Work instructions ▸ Go through the listing beneath this task and return every line that carries the string "rains".

Records supplied ▸
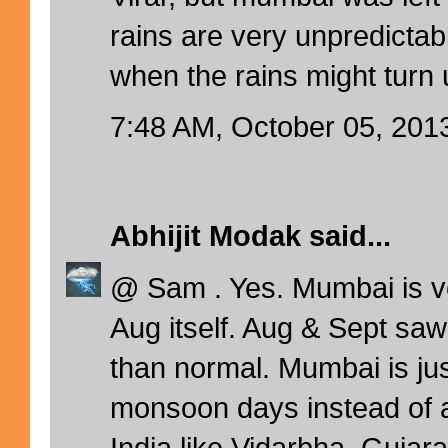
rains are very unpredictab
when the rains might turn 
7:48 AM, October 05, 201
Abhijit Modak
said...
@ Sam . Yes. Mumbai is v
Aug itself. Aug & Sept saw
than normal. Mumbai is ju
monsoon days instead of a
India like Vidarbha, Gujara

Exercise output ▸
rains are very unpredictab
when the rains might turn 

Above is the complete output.